I've always only had a superficial understanding of database transaction isolation mechanisms, so I decided to study the principles and organize my notes.
Concurrency problems in database operations
When multiple transactions access the database simultaneously, five types of issues can occur: three read anomalies (dirty read, non‑repeatable read, phantom read) and two write anomalies (first kind of lost update, second kind of lost update).
Dirty read
A transaction reads data modified by another transaction that has not yet committed; if the other transaction rolls back, the read data is invalid.
Non‑repeatable read
A transaction reads a row, another transaction modifies and commits that row, and the first transaction reads the same row again and sees different data.
Phantom read
A transaction reads a set of rows, another transaction inserts a new row that matches the query condition, and the first transaction reads again and sees an additional row.
Lost updates
First kind: a transaction overwrites data that has already been committed by another transaction when it rolls back. Second kind: a transaction overwrites data committed by another transaction at commit time.
Locking protocols
To prevent these problems, databases use lock protocols that define when an operation may proceed.

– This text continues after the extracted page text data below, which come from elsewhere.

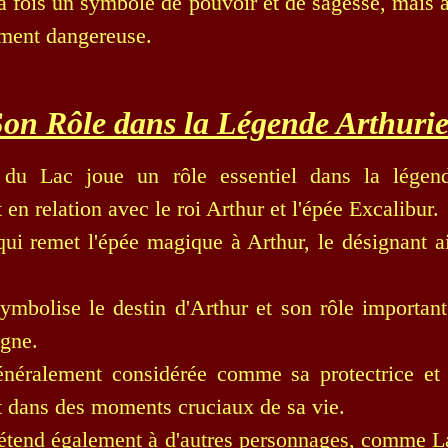
la fois un symbole de pouvoir et de sagesse, mais 
ement dangereuse.
on Rôle dans la Légende Arthuri
u Lac joue un rôle essentiel dans la légende
n relation avec le roi Arthur et l'épée Excalibur.
 qui remet l'épée magique à Arthur, le désignant 
ymbolise le destin d'Arthur et son rôle important 
agne.
énéralement considérée comme sa protectrice et 
t dans des moments cruciaux de sa vie.
'étend également à d'autres personnages, comme La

Level‑1 lock protocol : A transaction must acquire an exclusive (X) lock before modifying a data item and holds it until the transaction ends (commit or rollback). It prevents lost updates but does not protect against dirty reads or non‑repeatable reads.
Level‑2 lock protocol : Adds a shared (S) lock that a transaction must acquire before reading a data item; the S lock is released after the read. This prevents dirty reads and lost updates but still allows non‑repeatable reads.

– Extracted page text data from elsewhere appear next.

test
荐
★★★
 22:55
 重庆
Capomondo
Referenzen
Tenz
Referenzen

Level‑3 lock protocol : The transaction holds the S lock on read until the transaction ends, in addition to the X lock for writes. This prevents dirty reads, lost updates, and non‑repeatable reads.

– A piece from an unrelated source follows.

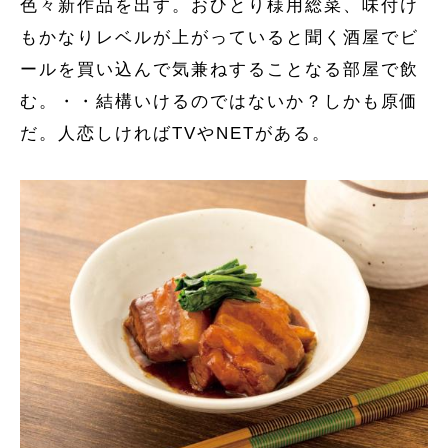
色々新作品を出す。おひとり様用総菜、味付け
もかなりレベルが上がっていると聞く酒屋でビ
ールを買い込んで気兼ねすることなる部屋で飲
む。・・結構いけるのではないか？しかも原価
だ。人恋しければTVやNETがある。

Transaction isolation levels
The three‑level lock protocols correspond to the four standard isolation levels used by most DBMSs:
Read Uncommitted
Read Committed
Repeatable Read
Serializable
These levels progressively restrict concurrency, with performance decreasing as isolation strengthens. MySQL’s default is Repeatable Read .
Read Uncommitted
Only the level‑1 lock protocol is applied; transactions can read uncommitted changes, leading to dirty reads.
Read Committed
Level‑2 locking is used; a transaction can only read data that has been committed. MySQL implements this with MVCC, returning a snapshot of the data as of the start of the read.
Repeatable Read
Based on level‑2 locking with additional MVCC guarantees; a transaction sees a consistent snapshot for the duration of the transaction, preventing dirty and non‑repeatable reads, though phantom reads can still occur. InnoDB uses gap locks to mitigate phantom reads.
Serializable
Implements the level‑3 lock protocol; all transactions are effectively serialized, eliminating all concurrency anomalies at the cost of higher waiting, blocking, and possible deadlocks.
Two‑phase locking (2PL)
All transactions must acquire all required locks during an expanding phase before any lock is released, and then release locks only during a shrinking phase. This schedule guarantees serializability.
Under any isolation level, a transaction cannot delete or modify data that another uncommitted transaction has affected, because exclusive locks block such operations, preventing lost updates.